Первые же уколы дали результат: температура спала, лихорадочный блеск глаз сменился на привычные лукавые огоньки. Можно было ехать домой. «Домой?» – удивилась Саня, – «Быстро же меня прибрало, одомашнело». И вдруг до тоскливого нытья где-то в подреберье потянуло в Балай, в тёплый полумрак старого дома. Она представила, как выйдет из машины, как заскрипит нетронутый снег, шесть клавиш-ступенек на крыльце просипят свои ноты, мягко хлопнет дверь за спиной, и вот она – печка, широкая, такая надёжная. Словно центр всего.
В предвкушении встречи не заметила, как домчалась до деревни. Но снег у дома явно кто-то трогал. Топтал нервными ногами, мял ожидающими шагами. Всё это Саня заметила вполглаза – забежала, взглянула печке в лицо, качнулась к белой нетопленной громадине, обнять, прижаться… Телефонный звонок сломал нежность момента.
– Да ты ума лишилась, девка! – накинулся на неё дед Гудед. – Уехала, мне ни слова, Генке не позвонила – время же тикает, дурында! Страха не имеешь?

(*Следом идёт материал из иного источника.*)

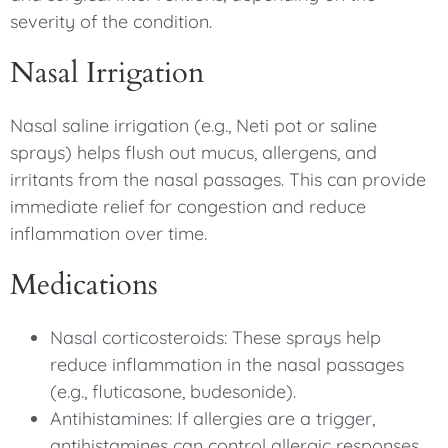
severity of the condition.
Nasal Irrigation
Nasal saline irrigation (e.g., Neti pot or saline
sprays) helps flush out mucus, allergens, and
irritants from the nasal passages. This can provide
immediate relief for congestion and reduce
inflammation over time.
Medications
Nasal corticosteroids: These sprays help
reduce inflammation in the nasal passages
(e.g., fluticasone, budesonide).
Antihistamines: If allergies are a trigger,
antihistamines can control allergic responses.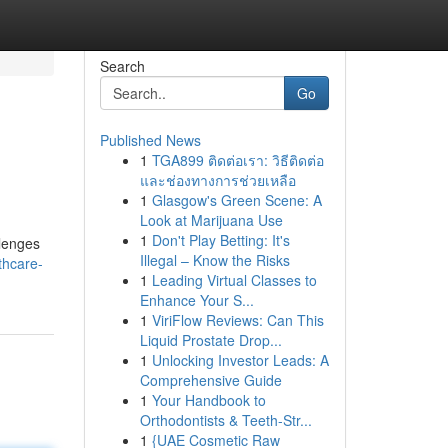
Search
Go
Published News
1
TGA899 ติดต่อเรา: วิธีติดต่อ
และช่องทางการช่วยเหลือ
1
Glasgow's Green Scene: A
Look at Marijuana Use
1
Don't Play Betting: It's
llenges
Illegal – Know the Risks
lthcare-
1
Leading Virtual Classes to
Enhance Your S...
1
ViriFlow Reviews: Can This
Liquid Prostate Drop...
1
Unlocking Investor Leads: A
Comprehensive Guide
1
Your Handbook to
Orthodontists & Teeth-Str...
1
{UAE Cosmetic Raw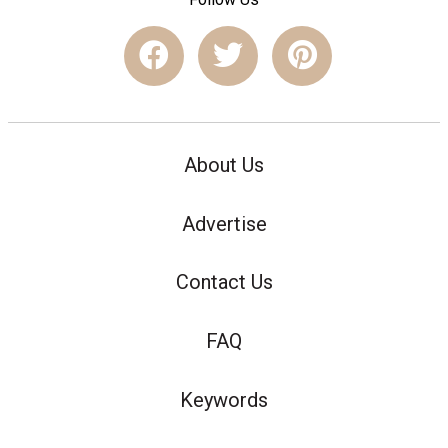
About Us
Advertise
Contact Us
FAQ
Keywords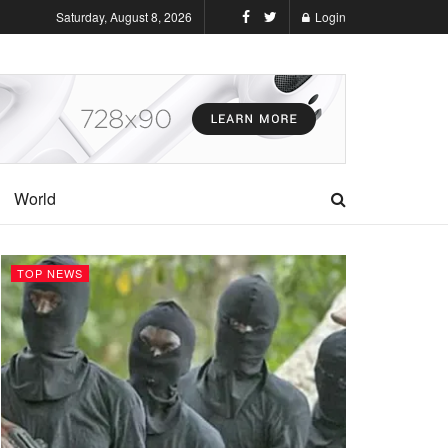
Saturday, August 8, 2026
Login
World
TOP NEWS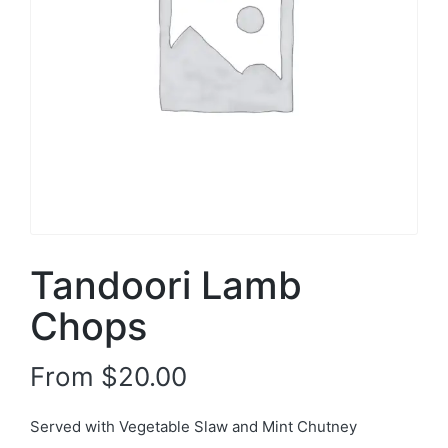
Tandoori Lamb
Chops
From
$
20.00
Served with Vegetable Slaw and Mint Chutney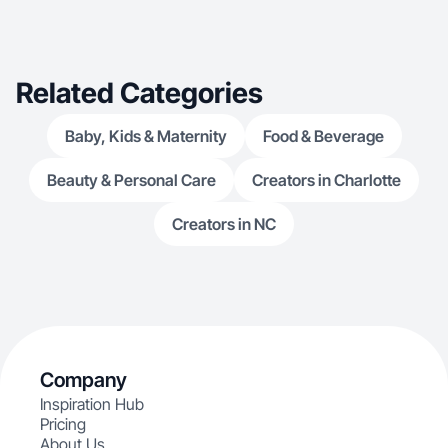
Related Categories
Baby, Kids & Maternity
Food & Beverage
Beauty & Personal Care
Creators in Charlotte
Creators in NC
Company
Inspiration Hub
Pricing
About Us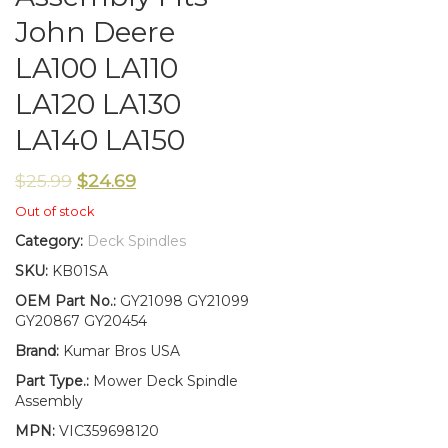
John Deere
LA100 LA110
LA120 LA130
LA140 LA150
$
25.99
$
24.69
Out of stock
Category:
Deck Spindles
SKU:
KB01SA
OEM Part No.:
GY21098 GY21099
GY20867 GY20454
Brand:
Kumar Bros USA
Part Type.:
Mower Deck Spindle
Assembly
MPN:
VIC359698120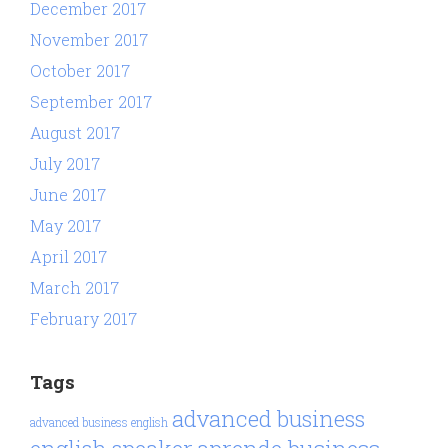
December 2017
November 2017
October 2017
September 2017
August 2017
July 2017
June 2017
May 2017
April 2017
March 2017
February 2017
Tags
advanced business
advanced business english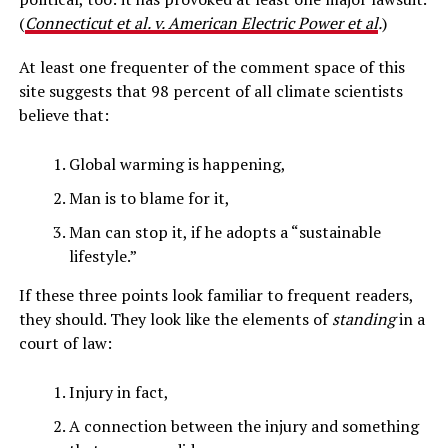
(
Connecticut et al. v. American Electric Power et al
.
)
At least one frequenter of the comment space of this
site suggests that 98 percent of all climate scientists
believe that:
Global warming is happening,
Man is to blame for it,
Man can stop it, if he adopts a “sustainable
lifestyle.”
If these three points look familiar to frequent readers,
they should. They look like the elements of
standing
in a
court of law:
Injury in fact,
A connection between the injury and something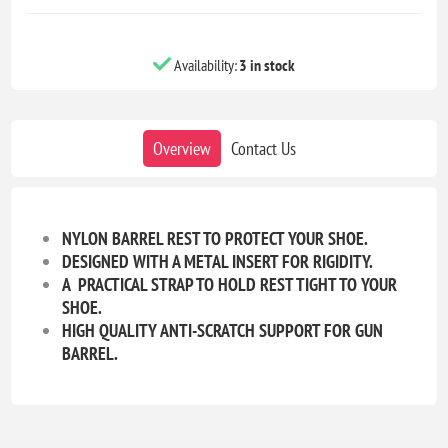
Availability:
3 in stock
Overview
Contact Us
NYLON BARREL REST TO PROTECT YOUR SHOE.
DESIGNED WITH A METAL INSERT FOR RIGIDITY.
A PRACTICAL STRAP TO HOLD REST TIGHT TO YOUR
SHOE.
HIGH QUALITY ANTI-SCRATCH SUPPORT FOR GUN
BARREL.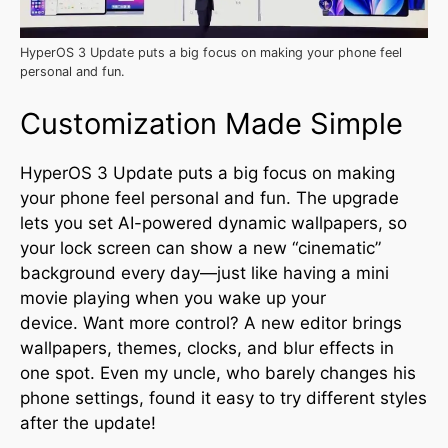
HyperOS 3 Update puts a big focus on making your phone feel
personal and fun.
Customization Made Simple
HyperOS 3 Update puts a big focus on making
your phone feel personal and fun. The upgrade
lets you set AI-powered dynamic wallpapers, so
your lock screen can show a new “cinematic”
background every day—just like having a mini
movie playing when you wake up your
device
.
Want more control? A new editor brings
wallpapers, themes, clocks, and blur effects in
one spot. Even my uncle, who barely changes his
phone settings, found it easy to try different styles
after the update!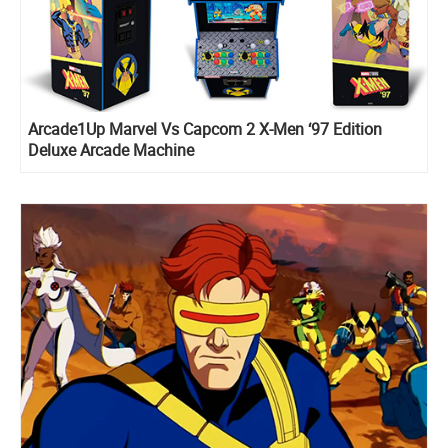
Arcade1Up Marvel Vs Capcom 2 X-Men ‘97 Edition
Deluxe Arcade Machine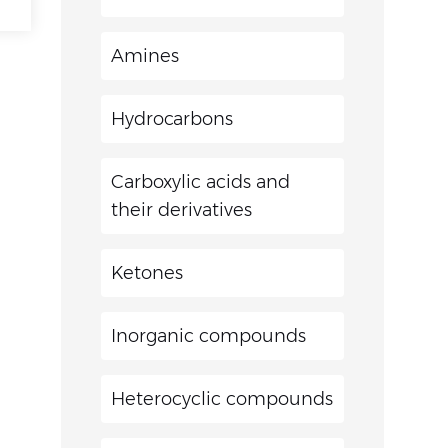
Amines
Hydrocarbons
Carboxylic acids and
their derivatives
Ketones
Inorganic compounds
Heterocyclic compounds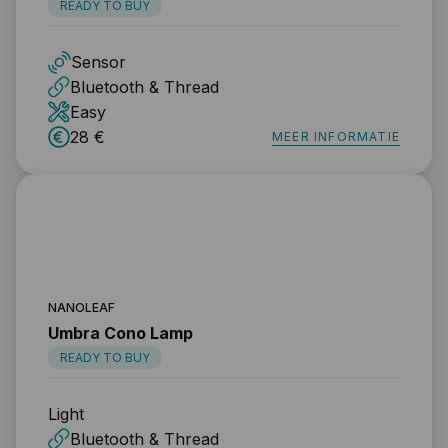
READY TO BUY
Sensor
Bluetooth & Thread
Easy
28 €
MEER INFORMATIE
NANOLEAF
Umbra Cono Lamp
READY TO BUY
Light
Bluetooth & Thread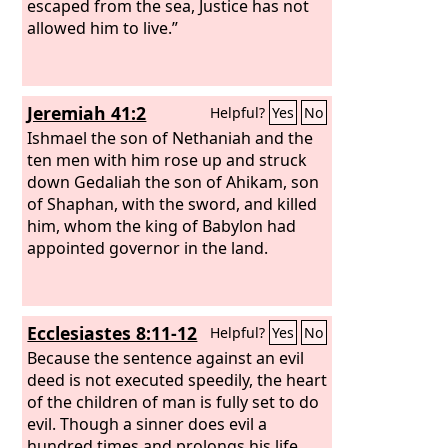
escaped from the sea, Justice has not
allowed him to live.”
Jeremiah 41:2
Helpful?
Yes
No
Ishmael the son of Nethaniah and the
ten men with him rose up and struck
down Gedaliah the son of Ahikam, son
of Shaphan, with the sword, and killed
him, whom the king of Babylon had
appointed governor in the land.
Ecclesiastes 8:11-12
Helpful?
Yes
No
Because the sentence against an evil
deed is not executed speedily, the heart
of the children of man is fully set to do
evil. Though a sinner does evil a
hundred times and prolongs his life,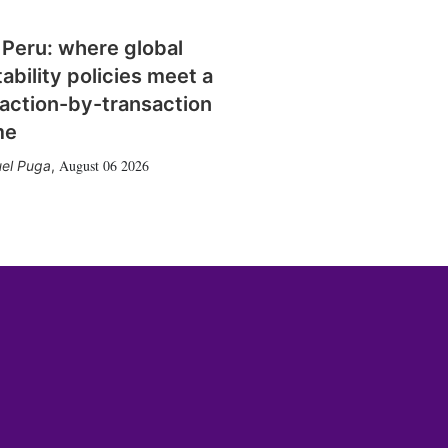
 Peru: where global
tability policies meet a
action-by-transaction
me
August 06 2026
el Puga
,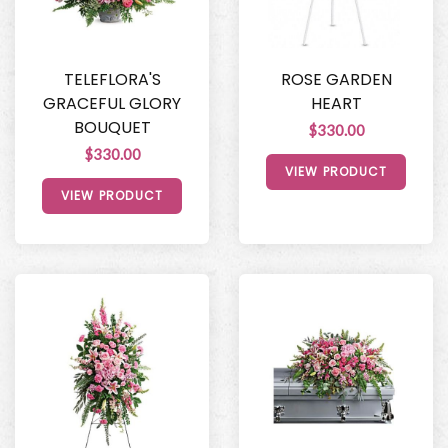
TELEFLORA'S
ROSE GARDEN
GRACEFUL GLORY
HEART
BOUQUET
$330.00
$330.00
VIEW PRODUCT
VIEW PRODUCT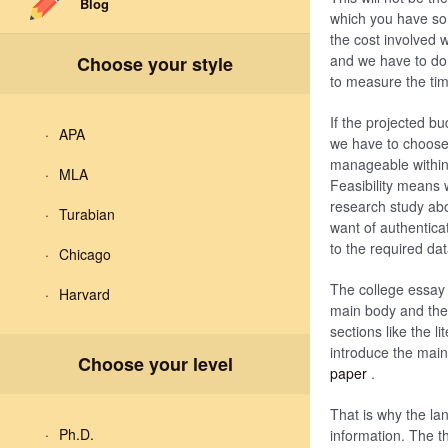
Blog
which you have som
the cost involved 
and we have to do a
Choose your style
to measure the tim
If the projected b
APA
we have to choose 
manageable within o
MLA
Feasibility means 
research study abo
Turabian
want of authentica
to the required dat
Chicago
The college essay w
Harvard
main body and the 
sections like the l
introduce the main
Choose your level
paper
.
That is why the la
Ph.D.
information. The th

Вспомнила про обряд, жутко стало.
– Да я… племянница заболела
– «Племянница…», – подразнил цыган. – Генка приедет утром, для обряда. Удерживать тебя будем, а то сгинешь.
А ночью сладко заломило тело. Каждая косточка плавилась в истомном огне, менялась, перетекая во что-то неведомое. Саня становилась всё легче, и в какой-то миг лёгкость эта настолько её переполнила, что лежать под одеялом не стало сил. Она вскочила порывисто, сделала несколько шагов, и вдруг упала, рассмеявшись. Неведомое доселе чувство невесомости, смешное смещение потолка и пола, центра тяжести – все удивляло и радовало. Светлым пятном она стояла среди комнаты на четвереньках, поражённо оглядывая такие привычные, но будто бы невиданные ни разу предметы: необъятную арену стола, великанистый шкаф, окна огромные, не вмещающие серебряную в лунном свете белизну снега. А за стеклом двигались мелкие чьи-то тени, подпрыгивали неуклюже, тянулись голосами к высокому небу. Тонко-ломко запело среди улицы – или просто на грани сознания?
вверх не пырскнешь, вниз не сойдёшь,
из тёплой золицы плащик сошьёшь —
слёзы землице, косицы золе,
смертным крепень, детское – мне.
мнемнемнемне!
«Мне, мне…» – Саня вдруг поняла, что подпевает странной песне, лопочет неожиданно онемевшими губами. Веселье будто разом утекло в щели половиц, уступив место вязкой тревоге.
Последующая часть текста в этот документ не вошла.